## Exercise aim
Lines containing the word "малины" are the ones to copy from the records below.

## Supplied data

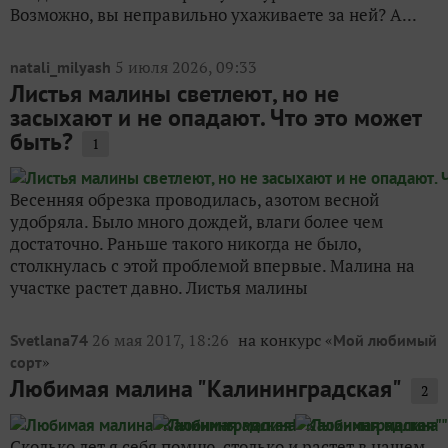
Возможно, вы неправильно ухаживаете за ней? А...
5 июля 2026, 09:33
natali_milyash
Листья малины светлеют, но не
засыхают и не опадают. Что это может
быть?
1
Весенняя обрезка проводилась, азотом весной
удобряла. Было много дождей, влаги более чем
достаточно. Раньше такого никогда не было,
столкнулась с этой проблемой впервые. Малина на
участке растет давно. Листья малины
26 мая 2017, 18:26
на конкурс «
Svetlana74
Мой любимый
»
сорт
Любимая малина "Калининградская"
2
Сколько лет я себя помню, столько и растет в нашем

## Result for this exercise
Листья малины светлеют, но не
участке растет давно. Листья малины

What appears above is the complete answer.